Memory care units are specially designed for those who have Alzheimer’s, dementia, or another memory care issues. They can be stand-alone residences or be a part of an assisted living facility. Some nursing homes or assisted living places have a wing dedicated to memory care. The staff in these units are specially trained to care for the specific needs and demands of memory care patients. Dementia Care Central elaborates, “Memory care units offer the same services as do assisted living facilities, in addition to activities that are intended to stimulate the memory of those with Alzheimer’s and other dementia's and possibly slow the progression of the disease.”

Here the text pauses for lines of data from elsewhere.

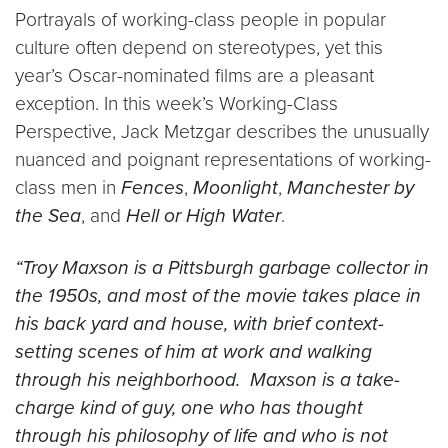
Portrayals of working-class people in popular
culture often depend on stereotypes, yet this
year’s Oscar-nominated films are a pleasant
exception. In this week’s Working-Class
Perspective, Jack Metzgar describes the unusually
nuanced and poignant representations of working-
class men in
Fences
,
Moonlight
,
Manchester by
the Sea
, and
Hell or High Water
.
“Troy Maxson is a Pittsburgh garbage collector in
the 1950s, and most of the movie takes place in
his back yard and house, with brief context-
setting scenes of him at work and walking
through his neighborhood. Maxson is a take-
charge kind of guy, one who has thought
through his philosophy of life and who is not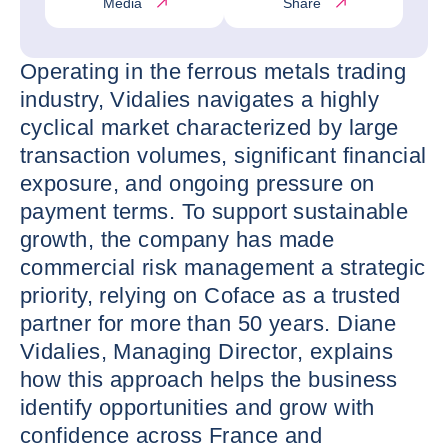
Media
Share
Operating in the ferrous metals trading
industry, Vidalies navigates a highly
cyclical market characterized by large
transaction volumes, significant financial
exposure, and ongoing pressure on
payment terms. To support sustainable
growth, the company has made
commercial risk management a strategic
priority, relying on Coface as a trusted
partner for more than 50 years. Diane
Vidalies, Managing Director, explains
how this approach helps the business
identify opportunities and grow with
confidence across France and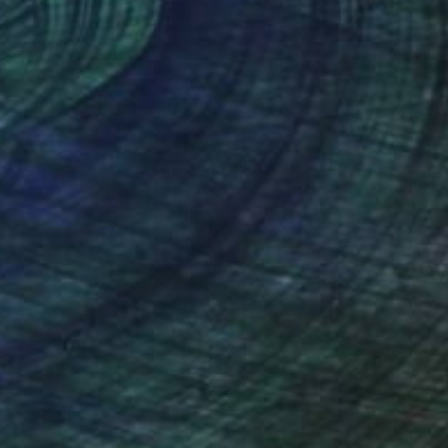
nteed
Support Emerging Artists
ction
We pay our artists more
ou to
on every sale than other
ce.
galleries.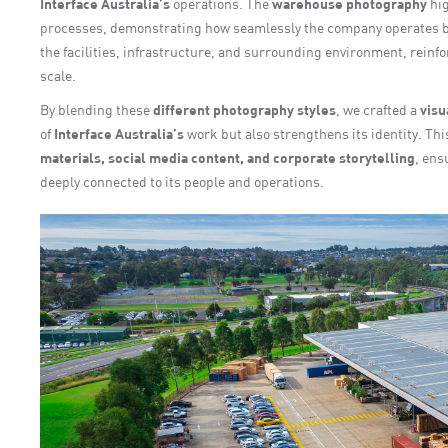
Interface Australia’s
operations. The
warehouse photography
hig
processes, demonstrating how seamlessly the company operates 
the facilities, infrastructure, and surrounding environment, reinf
scale.
By blending these
different photography styles
, we crafted a
visu
of
Interface Australia’s
work but also strengthens its identity. T
materials, social media content, and corporate storytelling
, ens
deeply connected to its people and operations.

Safety is also a priority for those with memory problems. By being under close surveillance, patients are less likely to harm themselves unintentionally. Safety checks are done more often to ensure the safety of patients. One of the goals of memory care is to slow the effects of Alzheimer’s or dementia by providing programs that cultivate cognitive skills. Activities may include music, art, or games. By having these programs available, seniors can continue to enjoy life and socialize with others who are going through similar circumstances. Good memory care facilities engage their residents and promote physical and mental well-being and don’t rely on medication only.

Memory care facilities tend to hold a more rigid daily schedule. This is intentional because those that are diagnosed with Alzheimer’s or dementia tend to get easily stressed or irritated because of unfamiliar environments. With a daily routine, patients can flow from one activity to the next.


The Physical Layout of Memory Care Units

When it comes to memory care units, they are typically architecturally designed to accommodate patients with Alzheimer’s or dementia. One example is that memory care facilities do not have individual kitchens in the patients’ rooms. A significant side effect of memory loss is wandering away. Memory care units are highly secure so that if wandering occurs, the patient will not be able to leave the unit. There tends to be a calming environment in memory care facilities in order to make sure that the patients do not become stressed or confused. This can be achieved by painting the walls bright colors, having natural light, and creating a common room where residents can watch television or socialize.


When is Memory Care the Right Option?

Often, moving a loved one into memory care can trigger feelings of guilt or sadness. This is perfectly normal. It is a difficult decision to make. If you are still on the fence on whether or not to send your loved one to a memory care facility, check out these questions below.


The Alzheimer’s Association suggests these questions to help you decide whether it’s time to consider an assisted living memory care community for your loved one:

  • Is the person with dementia becoming unsafe in his or her current home?
  • Is the health of the person with dementia or my health as a caregiver at risk?
  • Are the person’s care needs beyond my physical abilities?
  • Am I becoming a stressed, irritable and impatient caregiver?
  • Am I neglecting work responsibilities, my family and myself?
  • Would the structure and social interaction at a care facility benefit the person with dementia?


Next Steps

When care giving becomes too much for one person to do, memory care can be a relief. With memory care, you can be assured that your loved one is taken care of and their specific needs are being met. The people who will be taking care of your loved one are trained professionals. They know how to provide individualized care. Ultimately, the best you can do for your loved one is to make sure they get the best care possible.